Records supplied |
□ □ □
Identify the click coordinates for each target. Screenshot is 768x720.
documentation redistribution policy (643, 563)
□ □ □
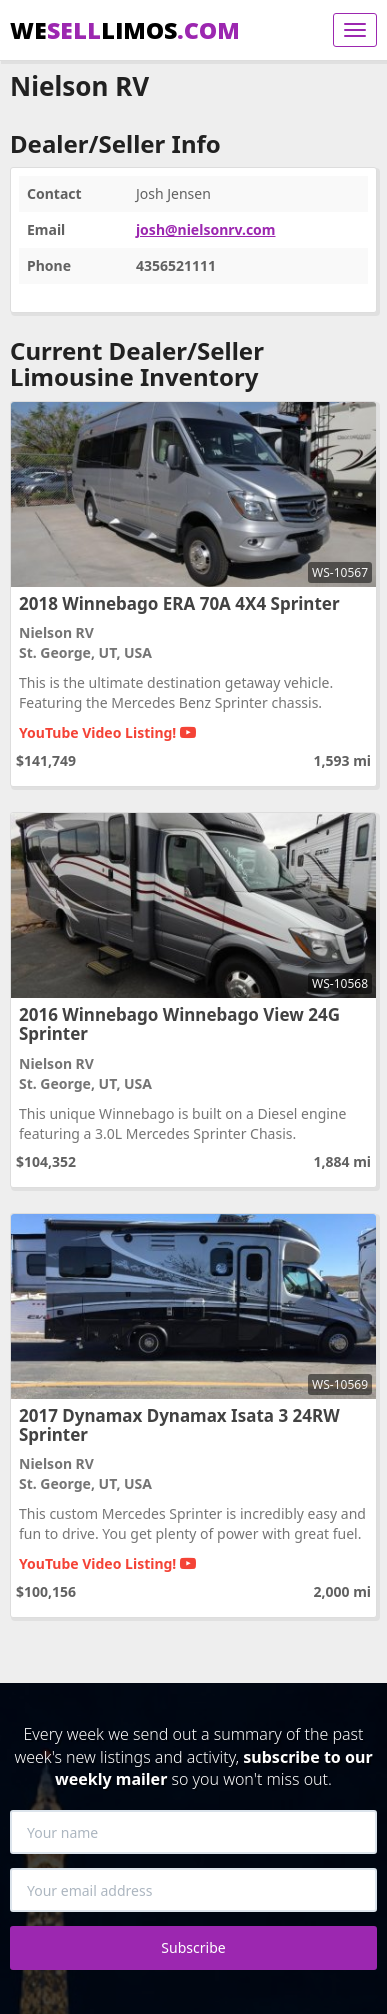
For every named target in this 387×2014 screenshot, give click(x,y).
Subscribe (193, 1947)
□ □ □
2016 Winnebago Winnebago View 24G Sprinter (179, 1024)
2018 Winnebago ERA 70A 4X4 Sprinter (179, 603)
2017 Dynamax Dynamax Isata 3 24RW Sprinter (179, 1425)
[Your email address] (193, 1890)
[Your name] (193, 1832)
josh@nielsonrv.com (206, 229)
□ □ □
What is needed is an exact copy of the lines above, from the one containing "Identify the click" through the one containing "documentation redistribution policy", with nothing added.

Identify the click coordinates for each target. Screenshot is 768x720.
documentation redistribution policy (643, 563)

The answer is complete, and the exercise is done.